## Work to complete
Return all of the material, keeping each line exactly as it is.

((

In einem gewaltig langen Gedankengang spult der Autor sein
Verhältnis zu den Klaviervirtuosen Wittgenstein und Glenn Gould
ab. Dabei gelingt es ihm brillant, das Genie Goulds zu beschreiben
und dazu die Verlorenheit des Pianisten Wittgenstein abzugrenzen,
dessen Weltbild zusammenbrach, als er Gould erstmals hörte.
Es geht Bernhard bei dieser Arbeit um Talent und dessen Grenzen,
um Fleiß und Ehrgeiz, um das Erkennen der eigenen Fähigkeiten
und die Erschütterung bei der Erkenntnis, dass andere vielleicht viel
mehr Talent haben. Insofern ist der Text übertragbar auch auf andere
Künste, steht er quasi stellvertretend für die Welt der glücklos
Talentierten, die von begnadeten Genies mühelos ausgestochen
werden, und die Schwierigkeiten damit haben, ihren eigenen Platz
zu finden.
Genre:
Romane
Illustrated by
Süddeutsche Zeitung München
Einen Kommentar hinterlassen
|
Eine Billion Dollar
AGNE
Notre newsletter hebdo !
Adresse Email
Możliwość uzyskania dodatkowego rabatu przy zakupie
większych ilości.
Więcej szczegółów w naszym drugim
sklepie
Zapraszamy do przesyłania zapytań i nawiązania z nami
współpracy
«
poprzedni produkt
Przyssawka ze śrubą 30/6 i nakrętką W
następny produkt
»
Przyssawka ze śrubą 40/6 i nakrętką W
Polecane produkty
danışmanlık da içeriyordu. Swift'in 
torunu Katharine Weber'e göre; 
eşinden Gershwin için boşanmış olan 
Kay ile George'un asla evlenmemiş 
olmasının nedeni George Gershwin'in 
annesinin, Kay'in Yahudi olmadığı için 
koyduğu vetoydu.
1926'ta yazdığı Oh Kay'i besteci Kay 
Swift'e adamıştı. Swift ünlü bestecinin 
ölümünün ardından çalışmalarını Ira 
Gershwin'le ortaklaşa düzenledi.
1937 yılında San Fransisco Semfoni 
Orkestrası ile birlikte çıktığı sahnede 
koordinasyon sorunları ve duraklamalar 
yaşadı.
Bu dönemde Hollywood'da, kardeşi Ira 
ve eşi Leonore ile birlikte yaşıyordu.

))

## Solution for this exercise
In einem gewaltig langen Gedankengang spult der Autor sein
Verhältnis zu den Klaviervirtuosen Wittgenstein und Glenn Gould
ab. Dabei gelingt es ihm brillant, das Genie Goulds zu beschreiben
und dazu die Verlorenheit des Pianisten Wittgenstein abzugrenzen,
dessen Weltbild zusammenbrach, als er Gould erstmals hörte.
Es geht Bernhard bei dieser Arbeit um Talent und dessen Grenzen,
um Fleiß und Ehrgeiz, um das Erkennen der eigenen Fähigkeiten
und die Erschütterung bei der Erkenntnis, dass andere vielleicht viel
mehr Talent haben. Insofern ist der Text übertragbar auch auf andere
Künste, steht er quasi stellvertretend für die Welt der glücklos
Talentierten, die von begnadeten Genies mühelos ausgestochen
werden, und die Schwierigkeiten damit haben, ihren eigenen Platz
zu finden.
Genre:
Romane
Illustrated by
Süddeutsche Zeitung München
Einen Kommentar hinterlassen
|
Eine Billion Dollar
AGNE
Notre newsletter hebdo !
Adresse Email
Możliwość uzyskania dodatkowego rabatu przy zakupie
większych ilości.
Więcej szczegółów w naszym drugim
sklepie
Zapraszamy do przesyłania zapytań i nawiązania z nami
współpracy
«
poprzedni produkt
Przyssawka ze śrubą 30/6 i nakrętką W
następny produkt
»
Przyssawka ze śrubą 40/6 i nakrętką W
Polecane produkty
danışmanlık da içeriyordu. Swift'in 
torunu Katharine Weber'e göre; 
eşinden Gershwin için boşanmış olan 
Kay ile George'un asla evlenmemiş 
olmasının nedeni George Gershwin'in 
annesinin, Kay'in Yahudi olmadığı için 
koyduğu vetoydu.
1926'ta yazdığı Oh Kay'i besteci Kay 
Swift'e adamıştı. Swift ünlü bestecinin 
ölümünün ardından çalışmalarını Ira 
Gershwin'le ortaklaşa düzenledi.
1937 yılında San Fransisco Semfoni 
Orkestrası ile birlikte çıktığı sahnede 
koordinasyon sorunları ve duraklamalar 
yaşadı.
Bu dönemde Hollywood'da, kardeşi Ira 
ve eşi Leonore ile birlikte yaşıyordu.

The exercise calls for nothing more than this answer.